What is the safest ISA?

Written by
Eszter Z.
Fact checked by
Adam N.
Updated
Apr 2024

Uncertainty has been on the rise all around the world, including in the world of finance. It is only natural if you are wondering whether your investments or savings are safe, and whether they are safely held in Investment Saving Accounts (ISAs), available for UK residents. 
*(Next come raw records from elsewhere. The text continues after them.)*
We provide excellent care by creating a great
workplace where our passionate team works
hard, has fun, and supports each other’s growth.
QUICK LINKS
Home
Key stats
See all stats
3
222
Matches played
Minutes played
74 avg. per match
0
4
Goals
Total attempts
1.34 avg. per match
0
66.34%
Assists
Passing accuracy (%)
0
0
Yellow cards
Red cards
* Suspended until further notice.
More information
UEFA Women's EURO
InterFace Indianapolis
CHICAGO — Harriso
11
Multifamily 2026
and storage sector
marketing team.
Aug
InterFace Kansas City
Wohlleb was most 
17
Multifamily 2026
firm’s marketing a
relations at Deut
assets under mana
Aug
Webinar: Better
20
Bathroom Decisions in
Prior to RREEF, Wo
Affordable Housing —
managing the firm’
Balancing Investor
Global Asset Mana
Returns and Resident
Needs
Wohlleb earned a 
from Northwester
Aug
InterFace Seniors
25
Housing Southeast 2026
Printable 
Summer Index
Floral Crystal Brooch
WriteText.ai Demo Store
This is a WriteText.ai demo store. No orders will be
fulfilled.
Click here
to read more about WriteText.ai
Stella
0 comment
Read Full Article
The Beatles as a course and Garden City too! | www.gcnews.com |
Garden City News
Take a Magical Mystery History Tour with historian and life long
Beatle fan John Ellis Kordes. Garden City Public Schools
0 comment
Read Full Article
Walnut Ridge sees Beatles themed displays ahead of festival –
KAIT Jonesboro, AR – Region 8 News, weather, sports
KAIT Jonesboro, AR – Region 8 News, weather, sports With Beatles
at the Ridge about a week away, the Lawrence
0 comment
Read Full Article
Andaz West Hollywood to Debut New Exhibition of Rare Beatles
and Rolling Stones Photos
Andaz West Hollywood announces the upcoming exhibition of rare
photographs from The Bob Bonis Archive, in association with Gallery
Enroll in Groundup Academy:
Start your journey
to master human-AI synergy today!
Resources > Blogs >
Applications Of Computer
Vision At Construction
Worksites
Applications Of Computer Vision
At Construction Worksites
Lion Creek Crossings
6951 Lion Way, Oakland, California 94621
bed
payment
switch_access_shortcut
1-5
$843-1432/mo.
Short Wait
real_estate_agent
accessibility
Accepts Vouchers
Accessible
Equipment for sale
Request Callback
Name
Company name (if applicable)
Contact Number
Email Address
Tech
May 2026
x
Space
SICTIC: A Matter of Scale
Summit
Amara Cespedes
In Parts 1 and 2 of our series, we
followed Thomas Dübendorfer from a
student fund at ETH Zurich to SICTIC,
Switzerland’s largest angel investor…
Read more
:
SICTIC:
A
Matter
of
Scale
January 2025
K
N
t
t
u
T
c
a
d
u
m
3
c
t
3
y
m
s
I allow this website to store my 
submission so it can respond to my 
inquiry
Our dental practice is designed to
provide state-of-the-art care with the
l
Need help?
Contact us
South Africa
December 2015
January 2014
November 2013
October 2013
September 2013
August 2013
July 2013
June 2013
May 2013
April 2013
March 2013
Generally speaking, ISAs, provided by regulated brokers or banks, are well-protected by the UK’s Financial Services Compensation Scheme (FSCS). This protects your savings and investments up to £85,000 per financial provider. 

 

THE ESSENCE

  • Most types of ISAs are protected up to £85,000 under the Financial Services Compensation Scheme (FSCS)
  • Your ISA provider, broker or bank, needs to be registered with the UK’s Financial Conduct Authority (FCA)
  • Always check with the FCA if your financial firm is registered and regulated to be sure you’re covered
  • Unexpected, pushy emails, calls, and text messages should raise the alarm that you might be dealing with a scam

 

You might also be wondering which type of ISA is the safest. Which ISA account you should choose depends on your risk tolerance and financial goal, and we will help you find the right one for you. 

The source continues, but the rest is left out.